SARS-CoV-2 Enters Human Leydig Cells and Affects Testosterone Production In Vitro
Lu Li,
Chantal M. Sottas,
Hsu-Yu Chen,
Yuchang Li,
Haoyi Cui,
Jason S. Villano,
Joseph L. Mankowski,
Paula M. Cannon,
Vassilios Papadopoulos
Affiliations
Lu Li
Department of Pharmacology and Pharmaceutical Sciences, Alfred E. Mann School of Pharmacy and Pharmaceutical Sciences, University of Southern California, Los Angeles, CA 90089, USA
Chantal M. Sottas
Department of Pharmacology and Pharmaceutical Sciences, Alfred E. Mann School of Pharmacy and Pharmaceutical Sciences, University of Southern California, Los Angeles, CA 90089, USA
Hsu-Yu Chen
Department of Molecular Microbiology and Immunology, Keck School of Medicine, University of Southern California, Los Angeles, CA 90033, USA
Yuchang Li
Department of Pharmacology and Pharmaceutical Sciences, Alfred E. Mann School of Pharmacy and Pharmaceutical Sciences, University of Southern California, Los Angeles, CA 90089, USA
Haoyi Cui
Department of Pharmacology and Pharmaceutical Sciences, Alfred E. Mann School of Pharmacy and Pharmaceutical Sciences, University of Southern California, Los Angeles, CA 90089, USA
Jason S. Villano
Departments of Molecular and Comparative Pathobiology, Pathology and Neurology, The Johns Hopkins School of Medicine, Baltimore, MD 21205, USA
Joseph L. Mankowski
Departments of Molecular and Comparative Pathobiology, Pathology and Neurology, The Johns Hopkins School of Medicine, Baltimore, MD 21205, USA
Paula M. Cannon
Department of Molecular Microbiology and Immunology, Keck School of Medicine, University of Southern California, Los Angeles, CA 90033, USA
Vassilios Papadopoulos
Department of Pharmacology and Pharmaceutical Sciences, Alfred E. Mann School of Pharmacy and Pharmaceutical Sciences, University of Southern California, Los Angeles, CA 90089, USA
Severe acute respiratory syndrome coronavirus 2 (SARS-CoV-2), a SARS-like coronavirus, continues to produce mounting infections and fatalities all over the world. Recent data point to SARS-CoV-2 viral infections in the human testis. As low testosterone levels are associated with SARS-CoV-2 viral infections in males and human Leydig cells are the main source of testosterone, we hypothesized that SARS-CoV-2 could infect human Leydig cells and impair their function.
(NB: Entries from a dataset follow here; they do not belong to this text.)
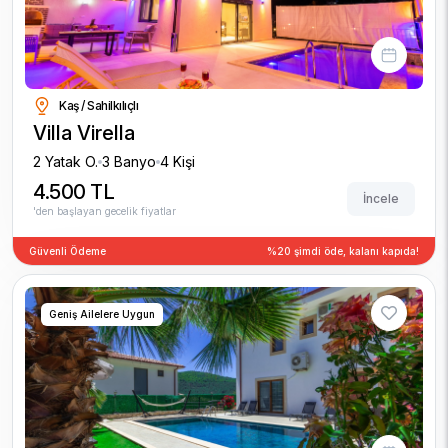
Kaş / Sahilkılıçlı
Villa Virella
2 Yatak O.
3 Banyo
4 Kişi
4.500 TL
İncele
'den başlayan gecelik fiyatlar
Güvenli Ödeme
%20 şimdi öde, kalanı kapıda!
Geniş Ailelere Uygun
We successfully detected SARS-CoV-2 nucleocapsid in testicular Leydig cells of SARS-CoV-2-infected hamsters, providing evidence that Leydig cells can be infected with SARS-CoV-2. We then employed human Leydig-like cells (hLLCs) to show that the SARS-CoV-2 receptor angiotensin-converting enzyme 2 is highly expressed in hLLCs. Using a cell binding assay and a SARS-CoV-2 spike-pseudotyped viral vector (SARS-CoV-2 spike pseudovector), we showed that SARS-CoV-2 could enter hLLCs and increase testosterone production by hLLCs. We further combined the SARS-CoV-2 spike pseudovector system with pseudovector-based inhibition assays to show that SARS-CoV-2 enters hLLCs through pathways distinct from those of monkey kidney Vero E6 cells, a typical model used to study SARS-CoV-2 entry mechanisms. We finally revealed that neuropilin-1 and cathepsin B/L are expressed in hLLCs and human testes, raising the possibility that SARS-CoV-2 may enter hLLCs through these receptors or proteases. In conclusion, our study shows that SARS-CoV-2 can enter hLLCs through a distinct pathway and alter testosterone production.